Seorang Pria Dituntut 2 Tahun Penjara Karena Ejek Raja Thailand dengan Mainan Bebek Karet
- Nypost.com
VIVA Dunia – Seorang pria asal Thailand telah dituntut BUI selama dua tahun karena menjual kalender yang menampilkan komentar satir dan bebek karet di regalia kerajaan, yang menurut jaksa penuntut mencemarkan nama baik monarki Kerajaan dan Raja Thailand.
Pria itu bernama Narathorn Chotmankongsin dan berusia 26 tahun, dituntut hukum karena menghina raja Thailand. Dia termasuk di antara sekitar 200 orang yang telah ditangkap berdasarkan undang-undang Lese Majeste sejak tahun 2020 dalam apa yang dikatakan para kritikus sebagai tindakan keras terhadap kebebasan berbicara.

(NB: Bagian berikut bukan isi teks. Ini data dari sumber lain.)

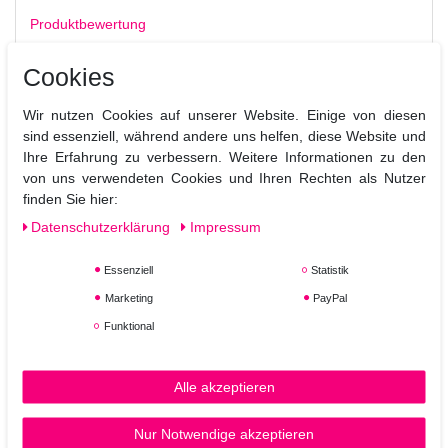
Produktbewertung
Cookies
J Beverly Hills Platinum Volume Conditioner
Das
ist e
in
Wir nutzen Cookies auf unserer Website. Einige von diesen
sanfter und stärkender Conditioner zugleich, der das
sind essenziell, während andere uns helfen, diese Website und
Volumen steigert und die Schuppenchicht schließt. Schützt
Ihre Erfahrung zu verbessern. Weitere Informationen zu den
ebenso farbbehandeltes Haar und ist frei von Parabenen.
von uns verwendeten Cookies und Ihren Rechten als Nutzer
Anwendung:
finden Sie hier:
Nach der Haarwäsche auftragen. Arbeiten Sie von den
Daten­schutz­erklärung
Impressum
Spitzen bis zur Kopfhaut und lassen Sie es dann gründlich
aufgehen.
Essenziell
Statistik
Marketing
PayPal
Funktional
Alle akzeptieren
Nur Notwendige akzeptieren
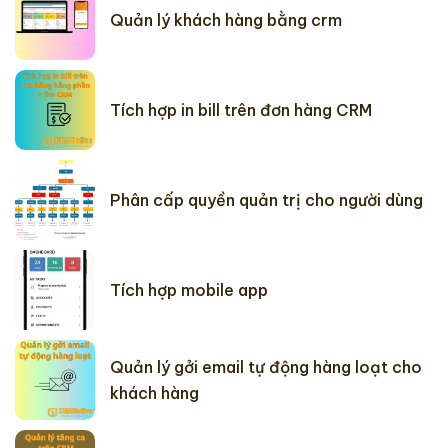
Quản lý khách hàng bằng crm
Tích hợp in bill trên đơn hàng CRM
Phân cấp quyền quản trị cho người dùng
Tích hợp mobile app
Quản lý gởi email tự động hàng loạt cho
khách hàng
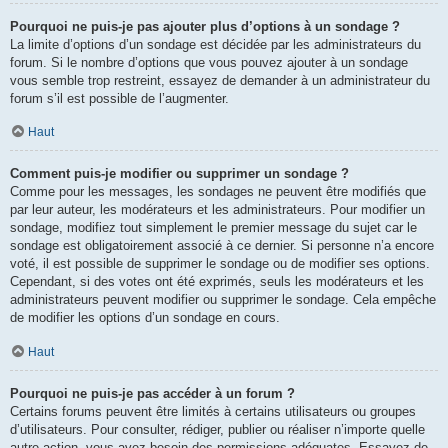
Pourquoi ne puis-je pas ajouter plus d’options à un sondage ?
La limite d’options d’un sondage est décidée par les administrateurs du
forum. Si le nombre d’options que vous pouvez ajouter à un sondage
vous semble trop restreint, essayez de demander à un administrateur du
forum s’il est possible de l’augmenter.
Haut
Comment puis-je modifier ou supprimer un sondage ?
Comme pour les messages, les sondages ne peuvent être modifiés que
par leur auteur, les modérateurs et les administrateurs. Pour modifier un
sondage, modifiez tout simplement le premier message du sujet car le
sondage est obligatoirement associé à ce dernier. Si personne n’a encore
voté, il est possible de supprimer le sondage ou de modifier ses options.
Cependant, si des votes ont été exprimés, seuls les modérateurs et les
administrateurs peuvent modifier ou supprimer le sondage. Cela empêche
de modifier les options d’un sondage en cours.
Haut
Pourquoi ne puis-je pas accéder à un forum ?
Certains forums peuvent être limités à certains utilisateurs ou groupes
d’utilisateurs. Pour consulter, rédiger, publier ou réaliser n’importe quelle
autre action, vous avez besoin des permissions adéquates. Essayez de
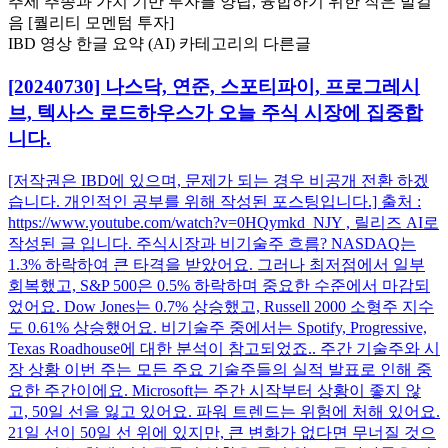
추세 추종과 가치 기반 투자를 양립, 융합하기 위한 작은 발걸
음 [퀄리티 모멘텀 투자]
IBD 영상 한글 요약 (AI) 카테고리의 다른글
[20240730] 나스닥, 연준, 스포티파이, 프로그레시
브, 텍사스 로드하우스가 오늘 주식 시장에 집중합
니다.
[저작권은 IBD에 있으며, 문제가 되는 경우 비공개 전환 하겠
습니다. 개인적인 공부를 위해 작성된 포스팅입니다.] 출처 :
https://www.youtube.com/watch?v=0HQymkd_NJY , 릴리즈 AI로
작성된 글 입니다. 주식시장과 비기술주 흐름? NASDAQ는
1.3% 하락하여 큰 타격을 받았어요. 그러나 최저점에서 일부
회복했고, S&P 500은 0.5% 하락하며 중요한 수준에서 마감되
었어요. Dow Jones는 0.7% 상승했고, Russell 2000 소형주 지수
도 0.61% 상승했어요. 비기술주 중에서는 Spotify, Progressive,
Texas Roadhouse에 대한 분석이 참고되었죠.. 주간 기술주와 시
장 상황 이번 주는 모든 주요 기술주들의 실적 발표로 인해 중
요한 주간이에요. Microsoft는 주간 시작부터 상황이 좋지 않
고, 50일 선을 잃고 있어요. 파워 트렌드는 위험에 처해 있어요.
21일 선이 50일 선 위에 있지만, 큰 변화가 없다면 무너질 것으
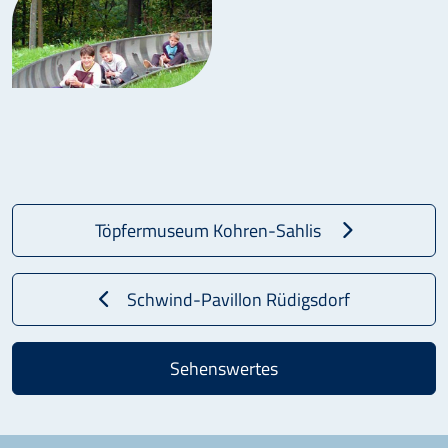
Töpfermuseum Kohren-Sahlis
Schwind-Pavillon Rüdigsdorf
Sehenswertes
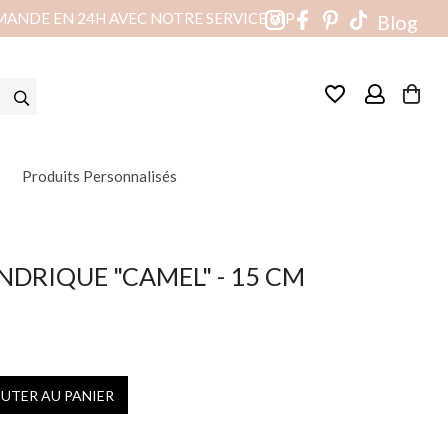
MANDE EN 24H AVEC NOTRE SERVICE VIP
Blog
favorite_border
Produits Personnalisés
NDRIQUE "CAMEL" - 15 CM
OUTER AU PANIER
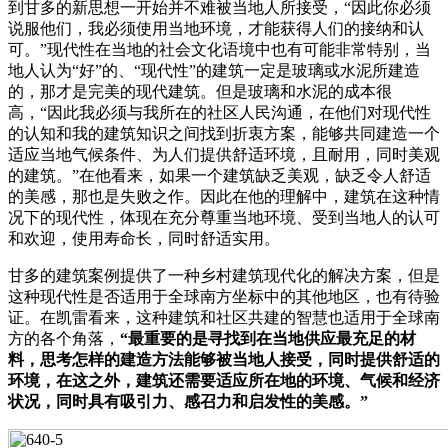
到甘多的新思想一开始并不难被当地人所接受，“因此你必须
说服他们，我必须使用当地环境，才能获得人们的接纳和认
可。”现代性在当地的社会文化语境中也有可能非常特别，当
地人认为“好”的、“现代性”的建筑一定是玻璃或水泥所建造
的，那才是完美的现代建筑。但是玻璃和水泥的成本很
高，“因此我必须与我所在的社区人民沟通，在他们对现代性
的认知和我的建筑知识之间找到折衷方案，能够共同建造一个
适应当地气候条件、为人们提供舒适环境，且耐用，同时美观
的建筑。”在他看来，如果一个建筑缺乏美观，缺乏令人舒适
的美感，那也是失败之作。因此在他的理解中，建筑在这种情
况下的现代性，体现在充分尊重当地环境、受到当地人的认可
和欢迎，使用寿命长，同时舒适实用。
甘多的建筑案例提供了一种乡村建筑现代化的解决方案，但是
这种现代性是否适用于全球南方坐标中的其他地区，也有待验
证。在凯雷看来，这种建筑和社区共建的智慧也适用于全球南
方的各个角落，
“最重要的是寻找到在当地供应最充足的材
料，思考怎样的建造方法能够被当地人接受，同时提供舒适的
环境，在这之外，建筑还需要适应所在地的环境、气候和经济
状况，同时具有吸引力、感召力和启发性的美感。”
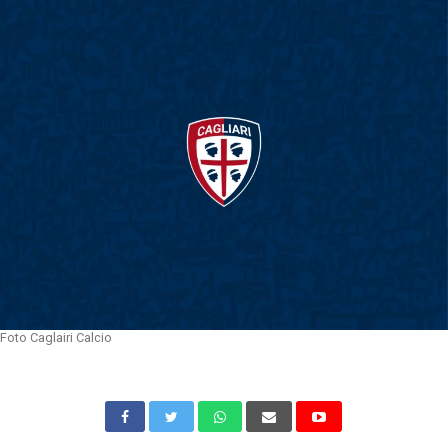
Foto Caglairi Calcio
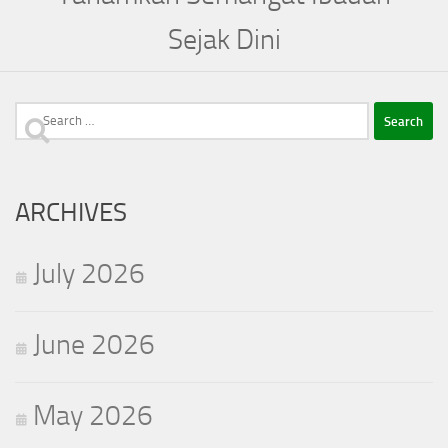
Sejak Dini
Search
for:
ARCHIVES
July 2026
June 2026
May 2026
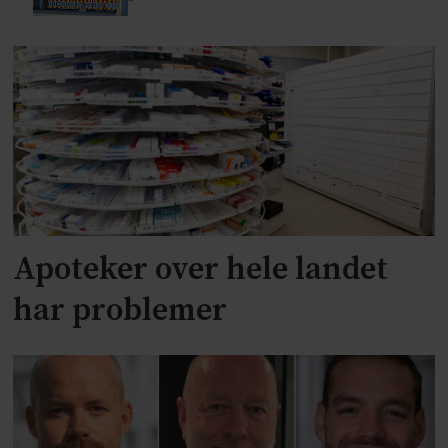
Apoteker over hele landet
har problemer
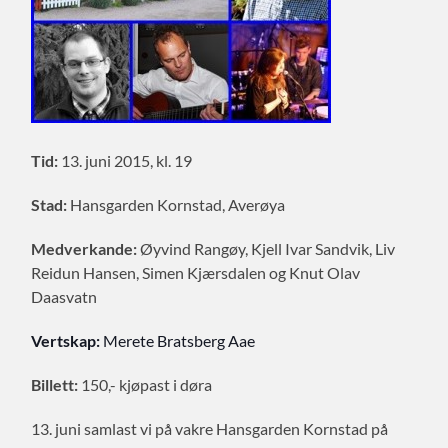
Tid:
13. juni 2015, kl. 19
Stad:
Hansgarden Kornstad, Averøya
Medverkande:
Øyvind Rangøy, Kjell Ivar Sandvik, Liv
Reidun Hansen, Simen Kjærsdalen og Knut Olav
Daasvatn
Vertskap:
Merete Bratsberg Aae
Billett:
150,- kjøpast i døra
13. juni samlast vi på vakre Hansgarden Kornstad på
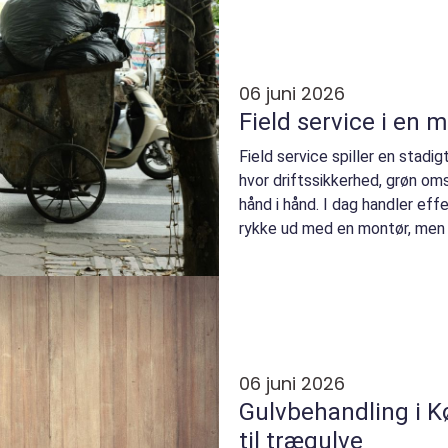
06 juni 2026
Field service i en
Field service spiller en stadig
hvor driftssikkerhed, grøn oms
hånd i hånd. I dag handler eff
rykke ud med en montør, men o
06 juni 2026
Gulvbehandling i Kø
til trægulve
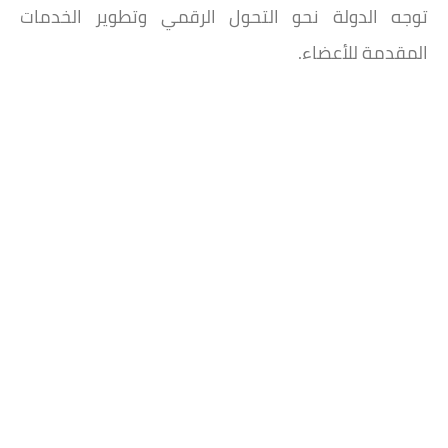
توجه الدولة نحو التحول الرقمي وتطوير الخدمات
المقدمة للأعضاء.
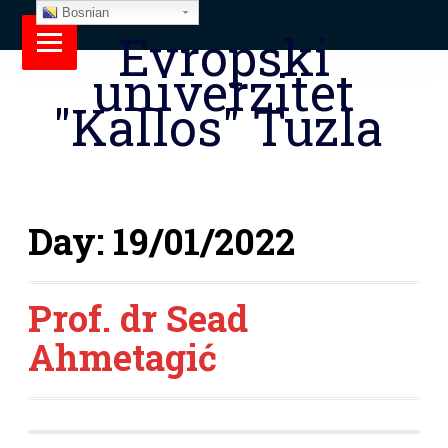
Bosnian
Evropski
univerzitet
"Kallos" Tuzla
Day:
19/01/2022
Prof. dr Sead
Ahmetagić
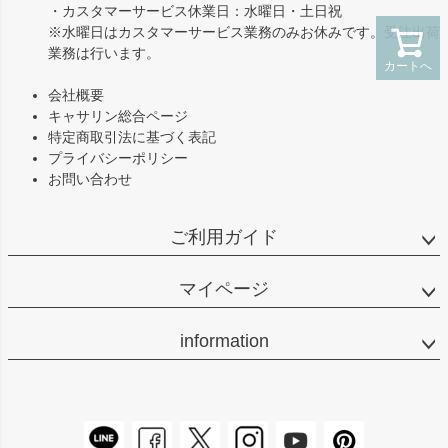
・カスタマーサービス休業日：水曜日・土日祝
※水曜日はカスタマーサービス業務のみお休みです。受注出荷
業務は行います。
カートへ
会社概要
キャサリン総合ページ
特定商取引法に基づく表記
プライバシーポリシー
お問い合わせ
ご利用ガイド
マイページ
information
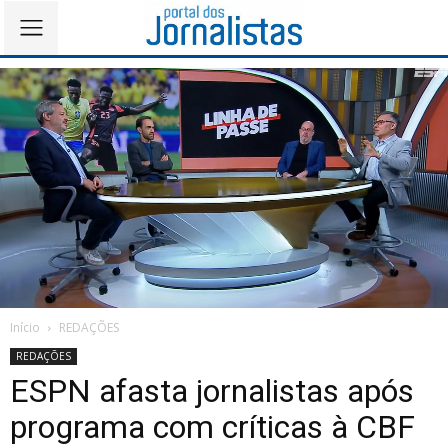
Início
REDAÇÕES
REDAÇÕES
ESPN afasta jornalistas após
programa com críticas à CBF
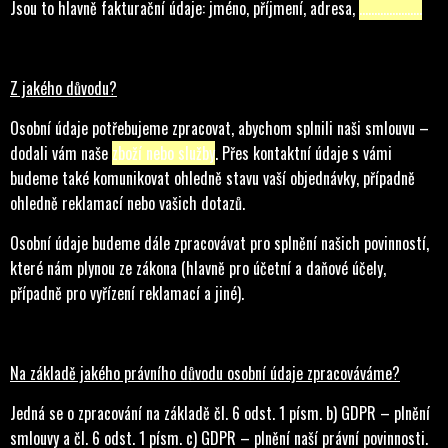
Jsou to hlavně fakturační údaje: jméno, příjmení, adresa,
………………...
Z jakého důvodu?
Osobní údaje potřebujeme zpracovat, abychom splnili naši smlouvu –
dodali vám naše
zboží nebo služby
. Přes kontaktní údaje s vámi
budeme také komunikovat ohledně stavu vaší objednávky, případně
ohledně reklamací nebo vašich dotazů.
Osobní údaje budeme dále zpracovávat pro splnění našich povinností,
které nám plynou ze zákona (hlavně pro účetní a daňové účely,
případně pro vyřízení reklamací a jiné).
Na základě jakého právního důvodu osobní údaje zpracováváme?
Jedná se o zpracování na základě čl. 6 odst. 1 písm. b) GDPR – plnění
smlouvy a čl. 6 odst. 1 písm. c) GDPR – plnění naší právní povinnosti.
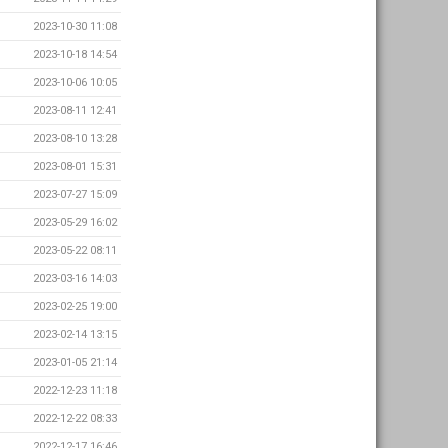
2023-10-30 11:08
2023-10-18 14:54
2023-10-06 10:05
2023-08-11 12:41
2023-08-10 13:28
2023-08-01 15:31
2023-07-27 15:09
2023-05-29 16:02
2023-05-22 08:11
2023-03-16 14:03
2023-02-25 19:00
2023-02-14 13:15
2023-01-05 21:14
2022-12-23 11:18
2022-12-22 08:33
2022-12-17 16:46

Melansir BBC UK, Kamis, 9 Maret 2023, bebek karet telah menjadi simbol pengunjuk rasa pro-demokrasi di Thailand. Banyak aktivis yang menggunakan simbol dalam demonstrasi di mana mereka menyerukan transisi demokrasi, sebuah gerakan yang juga mencakup tuntutan reformasi monarki.
Narathorn ditangkap pada Desember 2020 karena menjual kalender itu di halaman Facebook pro-demokrasi Ratasadon. Satire politik menampilkan ilustrasi bebek dalam regalia kerajaan, dan keterangan kontroversial.
Jaksa berpendapat bahwa gambar dan deskripsi itu mencemooh dan mencemarkan nama baik Raja Thailand Maha Vajiralongkorn. Pengadilan pada hari Selasa 7 Maret 2023 waktu setempat, menghukum Narathorn tiga tahun, sebelum meringankan hukumannya menjadi dua tahun.
Human Rights Watch (HRW) Asia mengatakan hukuman itu menunjukkan otoritas Thailand menghukum aktivitas apa pun yang mereka anggap menghina monarki. "Kasus ini mengirim pesan ke semua warga Thailand, dan ke seluruh dunia, bahwa Thailand bergerak lebih jauh dari, bukan lebih dekat, menjadi demokrasi yang menghargai hak," kata direktur HRW Asia, Elaine Pearson.
Kelompok HAM menuduh pemerintah Thailand mengeksploitasi undang-undang penghinaan kerajaan dalam beberapa tahun terakhir untuk menekan perbedaan pendapat politik.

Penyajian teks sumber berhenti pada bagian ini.